* [Prompt]
All of the entries below must be copied out exactly.

──────

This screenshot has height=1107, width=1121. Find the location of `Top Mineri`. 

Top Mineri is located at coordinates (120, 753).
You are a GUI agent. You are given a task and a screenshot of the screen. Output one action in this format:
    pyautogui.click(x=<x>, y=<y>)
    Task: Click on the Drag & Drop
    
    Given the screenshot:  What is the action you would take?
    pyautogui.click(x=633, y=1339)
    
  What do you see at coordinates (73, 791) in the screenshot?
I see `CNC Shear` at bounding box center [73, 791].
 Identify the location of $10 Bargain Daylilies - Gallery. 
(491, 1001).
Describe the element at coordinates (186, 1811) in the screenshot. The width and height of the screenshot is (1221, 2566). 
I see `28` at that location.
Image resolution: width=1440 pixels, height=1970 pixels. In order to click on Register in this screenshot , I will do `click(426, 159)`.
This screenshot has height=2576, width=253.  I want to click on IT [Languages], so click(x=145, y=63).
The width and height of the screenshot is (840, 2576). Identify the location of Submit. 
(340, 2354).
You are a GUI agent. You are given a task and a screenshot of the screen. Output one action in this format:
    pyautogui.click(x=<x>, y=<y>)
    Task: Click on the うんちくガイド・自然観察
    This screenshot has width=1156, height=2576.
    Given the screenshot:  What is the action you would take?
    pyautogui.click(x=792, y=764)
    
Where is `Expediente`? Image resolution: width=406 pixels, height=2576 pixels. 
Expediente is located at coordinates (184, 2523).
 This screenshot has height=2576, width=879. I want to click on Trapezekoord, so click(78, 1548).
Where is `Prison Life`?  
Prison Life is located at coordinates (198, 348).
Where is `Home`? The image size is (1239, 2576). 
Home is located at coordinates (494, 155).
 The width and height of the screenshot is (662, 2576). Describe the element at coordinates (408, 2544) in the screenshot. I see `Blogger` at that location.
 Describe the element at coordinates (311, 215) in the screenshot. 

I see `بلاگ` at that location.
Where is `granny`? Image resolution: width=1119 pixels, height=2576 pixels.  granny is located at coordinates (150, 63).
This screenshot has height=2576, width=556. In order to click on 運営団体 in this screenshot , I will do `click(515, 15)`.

──────

* [Task solution]
This screenshot has height=1107, width=1121. Find the location of `Top Mineri`. 

Top Mineri is located at coordinates (120, 753).
You are a GUI agent. You are given a task and a screenshot of the screen. Output one action in this format:
    pyautogui.click(x=<x>, y=<y>)
    Task: Click on the Drag & Drop
    
    Given the screenshot:  What is the action you would take?
    pyautogui.click(x=633, y=1339)
    
  What do you see at coordinates (73, 791) in the screenshot?
I see `CNC Shear` at bounding box center [73, 791].
 Identify the location of $10 Bargain Daylilies - Gallery. 
(491, 1001).
Describe the element at coordinates (186, 1811) in the screenshot. The width and height of the screenshot is (1221, 2566). 
I see `28` at that location.
Image resolution: width=1440 pixels, height=1970 pixels. In order to click on Register in this screenshot , I will do `click(426, 159)`.
This screenshot has height=2576, width=253.  I want to click on IT [Languages], so click(x=145, y=63).
The width and height of the screenshot is (840, 2576). Identify the location of Submit. 
(340, 2354).
You are a GUI agent. You are given a task and a screenshot of the screen. Output one action in this format:
    pyautogui.click(x=<x>, y=<y>)
    Task: Click on the うんちくガイド・自然観察
    This screenshot has width=1156, height=2576.
    Given the screenshot:  What is the action you would take?
    pyautogui.click(x=792, y=764)
    
Where is `Expediente`? Image resolution: width=406 pixels, height=2576 pixels. 
Expediente is located at coordinates (184, 2523).
 This screenshot has height=2576, width=879. I want to click on Trapezekoord, so click(78, 1548).
Where is `Prison Life`?  
Prison Life is located at coordinates (198, 348).
Where is `Home`? The image size is (1239, 2576). 
Home is located at coordinates (494, 155).
 The width and height of the screenshot is (662, 2576). Describe the element at coordinates (408, 2544) in the screenshot. I see `Blogger` at that location.
 Describe the element at coordinates (311, 215) in the screenshot. 

I see `بلاگ` at that location.
Where is `granny`? Image resolution: width=1119 pixels, height=2576 pixels.  granny is located at coordinates (150, 63).
This screenshot has height=2576, width=556. In order to click on 運営団体 in this screenshot , I will do `click(515, 15)`.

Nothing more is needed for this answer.